CN108448233A - A kind of multipolarization conformal antenna for capsule endoscope - Google Patents

Abstract

The invention discloses a kind of multipolarization conformal antennas for capsule endoscope, including aerial radiation chip unit, metal floor, medium substrate, coaxial feed and capsule shell, the antenna radiation unit is located at the upper surface of medium substrate, the metal floor patch is located at the lower surface of the medium substrate, the entire conformal bending of antenna is nested in capsule, forms hollow structure inside.The aerial radiation chip unit generally parallelogram sturcutre connects rectangle patch vertically above-mentioned notching construction near distributing point about symmetrical two notching constructions of the longitudinal axis, inside high impedance line.The antenna is by 50 Ω coaxial cables to radiation patch unit into row energization.The present invention has many advantages, such as that flexible is conformal, occupies small capsule spatial volume, multipolarization, has electromagnetism interference performance, broadband, suitable for capsule endoscope system, the radiation-curable or arbitrary polarized wave of reception.

Description

A Multi-polarization Conformal Antenna for Capsule Endoscopy

technical field

The invention relates to the communication field, in particular to a multi-polarization conformal antenna for a capsule endoscope.

Background technique

To establish a reliable communication between the body and the body of a wireless capsule endoscope system depends to a large extent on the performance of the antenna inside the capsule.

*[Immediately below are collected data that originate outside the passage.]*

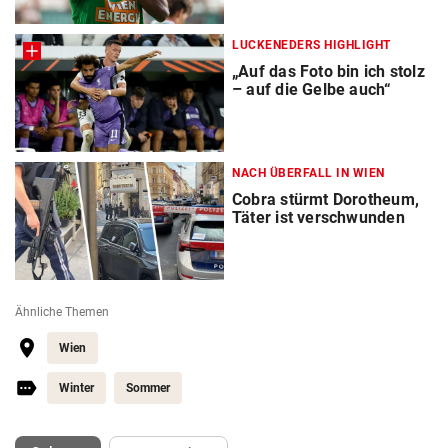
LUCKENEDERS HIGHLIGHT
„Auf das Foto bin ich stolz
– auf die Gelbe auch“
NACH ÜBERFALL IN WIEN
Cobra stürmt Dorotheum,
Täter ist verschwunden
Ähnliche Themen
Wien
Winter
Sommer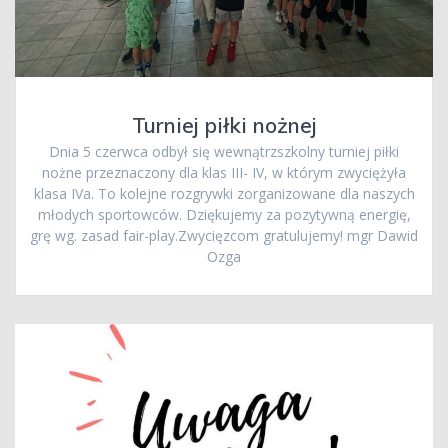
Turniej piłki nożnej
Dnia 5 czerwca odbył się wewnątrzszkolny turniej piłki
nożne przeznaczony dla klas III- IV, w którym zwyciężyła
klasa IVa. To kolejne rozgrywki zorganizowane dla naszych
młodych sportowców. Dziękujemy za pozytywną energię,
grę wg. zasad fair-play.Zwycięzcom gratulujemy! mgr Dawid
Ozga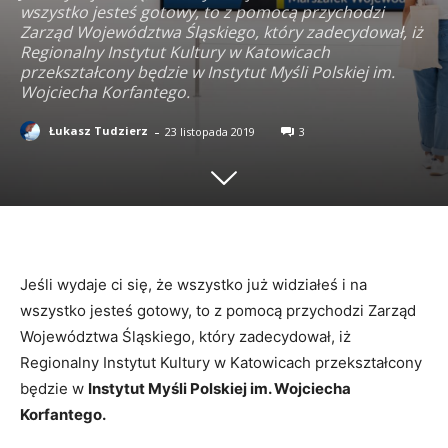
wszystko jesteś gotowy, to z pomocą przychodzi
Zarząd Województwa Śląskiego, który zadecydował, iż
Regionalny Instytut Kultury w Katowicach
przekształcony będzie w Instytut Myśli Polskiej im.
Wojciecha Korfantego.
-
Łukasz Tudzierz
23 listopada 2019
3
Jeśli wydaje ci się, że wszystko już widziałeś i na
wszystko jesteś gotowy, to z pomocą przychodzi Zarząd
Województwa Śląskiego, który zadecydował, iż
Regionalny Instytut Kultury w Katowicach przekształcony
będzie w
Instytut Myśli Polskiej im. Wojciecha
Korfantego.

The position and direction of the capsule in the human body are uncertain, and the space inside the capsule is limited, and other electronic components need to be accommodated: transceivers, batteries, LED lights, cameras, etc. Therefore, antenna design needs to consider many of the above factors: lossy dispersion characteristics of human tissue, electromagnetic compatibility issues, miniaturization, etc.

Most of the antenna technologies currently used in capsule endoscopes are designed as built-in helical antennas or planar antennas, which have the disadvantages of large size and easy polarization mismatch. Many shortcomings make it difficult for current capsule endoscope antennas to adapt to the human body. And the complex and changeable application environment requirements inside the capsule.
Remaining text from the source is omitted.